= Polaner =

American fruit preserves brand

Polaner is an American brand of fruit preserves and condiments that was founded by Max and Lena Polaner as M. Polaner Inc. in the late 19th century in Newark, New Jersey. It was renamed M. Polaner and Son, Inc. when their son Sidney Polaner joined the company.

==About==
Its largest brand is Polaner All Fruit topping. It was acquired by Artal Group in 1986 but sold to American Home Products in 1993, later International Home Foods. B&G Foods acquired the brand in 1999 from International Home Foods.

==Advertising==
Polaner All Fruit is best known for the "Don't DARE call it jelly" campaign in the 80s and 90s, in which a succession of well-to-do users of the product ask to "pass the Polaner All Fruit" before a decidedly more uncouth fellow asks to "please pass the jelly," leaving everyone shocked and appalled.

==History==
Max Polaner and his wife Lena started preserving fresh fruits and picking fresh vegetables before 1900. Together the two had a fruit and vegetable store located in Newark, New Jersey. As a side business they also sold jellies, preserves, sauerkraut, pickles and many other goods. Eventually Max and Lena extended their business outside of just their neighborhood of Newark and into grocery stores throughout New York and New Jersey metropolitan areas.

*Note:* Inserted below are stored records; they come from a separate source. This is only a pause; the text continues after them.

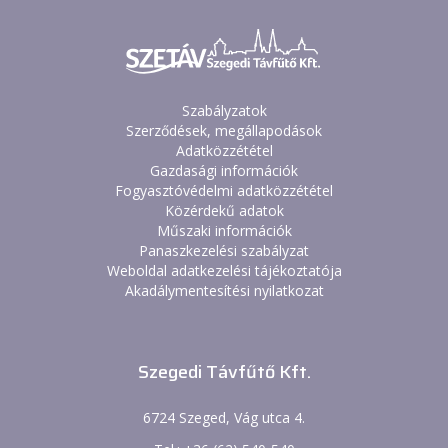
Szabályzatok
Szerződések, megállapodások
Adatközzététel
Gazdasági információk
Fogyasztóvédelmi adatközzététel
Közérdekű adatok
Műszaki információk
Panaszkezelési szabályzat
Weboldal adatkezelési tájékoztatója
Akadálymentesítési nyilatkozat
Szegedi Távfűtő Kft.
6724 Szeged, Vág utca 4.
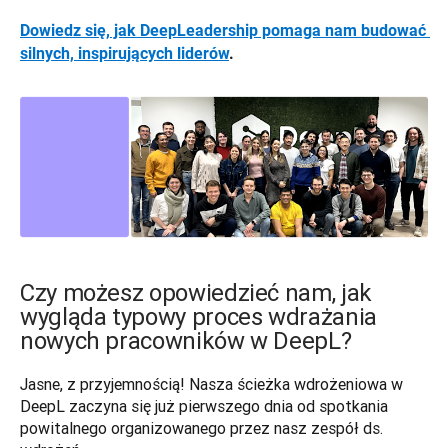
Dowiedz się, jak DeepLeadership pomaga nam budować 
silnych, inspirujących liderów
.
Czy możesz opowiedzieć nam, jak
wygląda typowy proces wdrażania
nowych pracowników w DeepL?
Jasne, z przyjemnością! Nasza ścieżka wdrożeniowa w 
DeepL zaczyna się już pierwszego dnia od spotkania 
powitalnego organizowanego przez nasz zespół ds. 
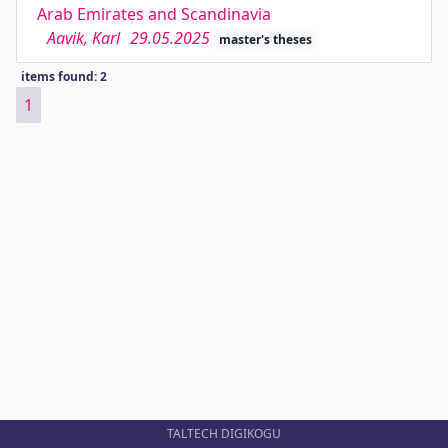
Arab Emirates and Scandinavia
Aavik, Karl
29.05.2025
master's theses
items found: 2
1
TALTECH DIGIKOGU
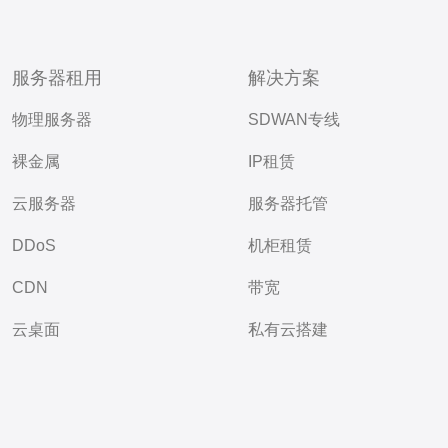
服务器租用
解决方案
物理服务器
SDWAN专线
裸金属
IP租赁
云服务器
服务器托管
DDoS
机柜租赁
CDN
带宽
云桌面
私有云搭建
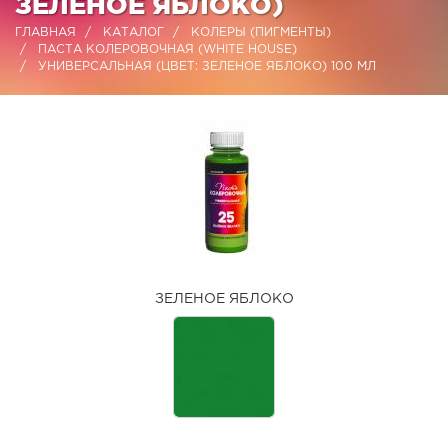
ЗЕЛЕНОЕ ЯБЛОКО)
ГЛАВНАЯ
КАТАЛОГ
КОЛЕРЫ (ПИГМЕНТЫ)
ПАСТА КОЛЕРОВОЧНАЯ (WHITE HOUSE)
УНИВЕРСАЛЬНАЯ (ЦВЕТ: ЗЕЛЕНОЕ ЯБЛОКО) 100 МЛ
ЗЕЛЕНОЕ ЯБЛОКО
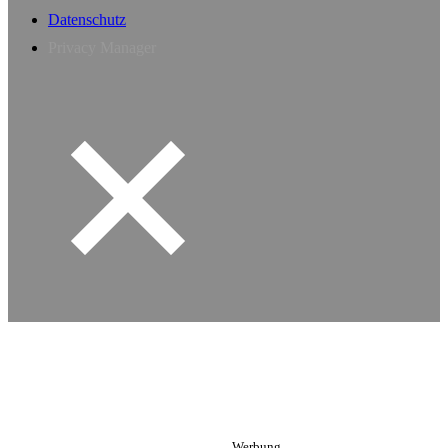
Datenschutz
Privacy Manager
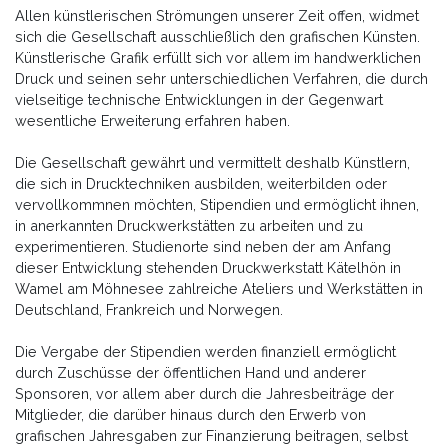
Allen künstlerischen Strömungen unserer Zeit offen, widmet
sich die Gesellschaft ausschließlich den grafischen Künsten.
Künstlerische Grafik erfüllt sich vor allem im handwerklichen
Druck und seinen sehr unterschiedlichen Verfahren, die durch
vielseitige technische Entwicklungen in der Gegenwart
wesentliche Erweiterung erfahren haben.
Die Gesellschaft gewährt und vermittelt deshalb Künstlern,
die sich in Drucktechniken ausbilden, weiterbilden oder
vervollkommnen möchten, Stipendien und ermöglicht ihnen,
in anerkannten Druckwerkstätten zu arbeiten und zu
experimentieren. Studienorte sind neben der am Anfang
dieser Entwicklung stehenden Druckwerkstatt Kätelhön in
Wamel am Möhnesee zahlreiche Ateliers und Werkstätten in
Deutschland, Frankreich und Norwegen.
Die Vergabe der Stipendien werden finanziell ermöglicht
durch Zuschüsse der öffentlichen Hand und anderer
Sponsoren, vor allem aber durch die Jahresbeiträge der
Mitglieder, die darüber hinaus durch den Erwerb von
grafischen Jahresgaben zur Finanzierung beitragen, selbst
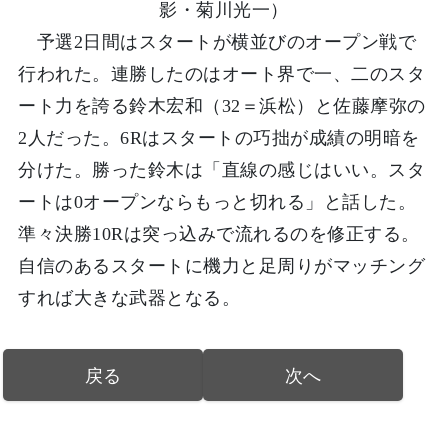
影・菊川光一）
予選2日間はスタートが横並びのオープン戦で
行われた。連勝したのはオート界で一、二のスタ
ート力を誇る鈴木宏和（32＝浜松）と佐藤摩弥の
2人だった。6Rはスタートの巧拙が成績の明暗を
分けた。勝った鈴木は「直線の感じはいい。スタ
ートは0オープンならもっと切れる」と話した。
準々決勝10Rは突っ込みで流れるのを修正する。
自信のあるスタートに機力と足周りがマッチング
すれば大きな武器となる。
戻る
次へ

In 1910, their business needed to expand due to high demand. They ended up moving their business to larger quarters where their ten employees were still very busy. The business grew to sending goods up to 100 miles away, thus causing another need for an even larger facility and workforce.

A new facility was built in 1928 where 30 employees were welcomed into the Polaner family business. Consumers continued to buy Polaner goods for the next forty years. Once again the Polaner business decided to move to an even larger location. To keep up with other preserving plants, Polaner decided to modernize its capabilities.

In 1968, the business decided to construct its facility on eight acres of land in Roseland, New Jersey. This facility took on two expansions, one in 1972 and the other in 1978 resulting in an 80000 sqft facility which is still being used today.

Max's grandson, Leonard Polaner decided to introduce the newest innovation in the preserve category, Polaner All Fruit. This new preserve is sweetened only with fruit and fruit juice.